Originally published in Darwin: A Norton Critical Edition , selected and edited by Philip Appleman (New York: W. W. Norton, 2001), 625–626.
To convey the logical absurdity of trying to squeeze the round peg of science into the square hole of religion, I penned the following scientific revision of the Genesis creation story. It is not intended as a sacrilege of the poetic beauty of Genesis; rather, it is a mere extension of what the creationists have already done to Genesis in their insistence that it be read not as mythic saga but as scientific prose. If Genesis were written in the language of modern science, it would read something like this.

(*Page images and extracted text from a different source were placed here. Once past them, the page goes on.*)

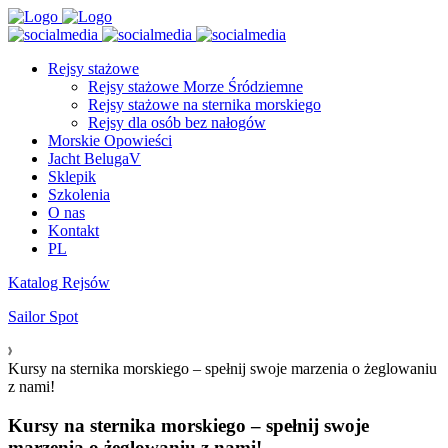
Rejsy stażowe
Rejsy stażowe Morze Śródziemne
Rejsy stażowe na sternika morskiego
Rejsy dla osób bez nałogów
Morskie Opowieści
Jacht BelugaV
Sklepik
Szkolenia
O nas
Kontakt
PL
Katalog Rejsów
Sailor Spot
Kursy na sternika morskiego – spełnij swoje marzenia o żeglowaniu
z nami!
Kursy na sternika morskiego – spełnij swoje
marzenia o żeglowaniu z nami!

In the beginning—specifically on October 23, 4004 B.C., at noon—out of quantum foam fluctuation God created the Big Bang, followed by cosmological inflation and an expanding universe. And darkness was upon the face of the deep, so He commanded hydrogen atoms (which He created from Quarks) to fuse and become helium atoms and in the process release energy in the form of light. And the light maker he called the sun, and the process He called fusion. And He saw the light was good because now He could see what he was doing, so he created Earth. And the evening and the morning were the first day.

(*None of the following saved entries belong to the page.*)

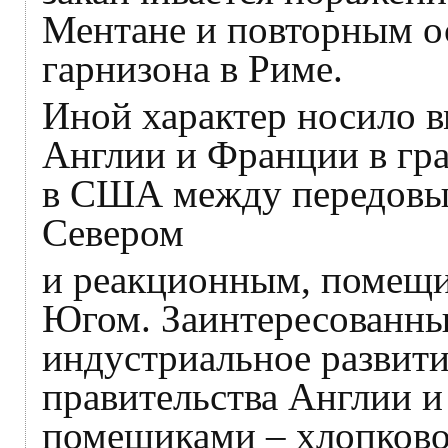
Ментане и повторным о
гарнизона в Риме.
Иной характер носило в
Англии и Франции в гра
в США между передовы
Севером
и реакционным, помещи
Югом. Заинтересованные
индустриальное развит
правительства Англии и
помещиками – хлопков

And God said, Let there be lots of fusion light makers in the sky. Some of these fusion makers He grouped into collections He called galaxies, and these appeared to be millions and even billions of light years from Earth, which would mean that they were created before the first creation in 4004 B.C. This was confusing, so God created tired light, and the creation story was preserved. And created He many wondrous splendors such as Red Giants, White Dwarfs, Quasars, Pulsars, Supernova, Worm Holes, and even Black Holes out of which nothing can escape. But since God cannot be constrained by nothing, He created Hawking radiation through which information can escape from Black Holes. This made God even more tired than tired light, and the evening and the morning were the second day.

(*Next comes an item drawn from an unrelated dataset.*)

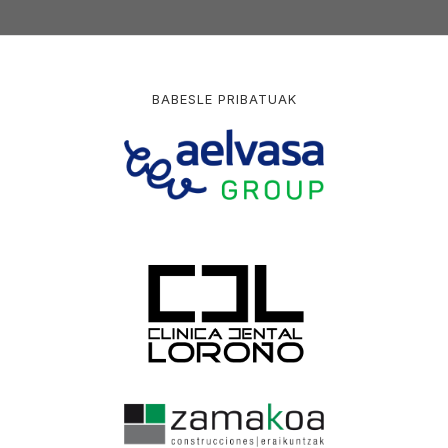
BABESLE PRIBATUAK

And God said, Let the waters under the heavens be gathered together unto one place, and let the continents drift apart by plate tectonics. He decreed sea floor spreading would create zones of emergence, and He caused subduction zones to build mountains and cause earthquakes. In weak points in the crust God created volcanic islands, where the next day He would place organisms that were similar to but different from their relatives on the continents, so that still later created creatures called humans would mistake them for evolved descendants created by adaptive radiation. And the evening and the morning were the third day.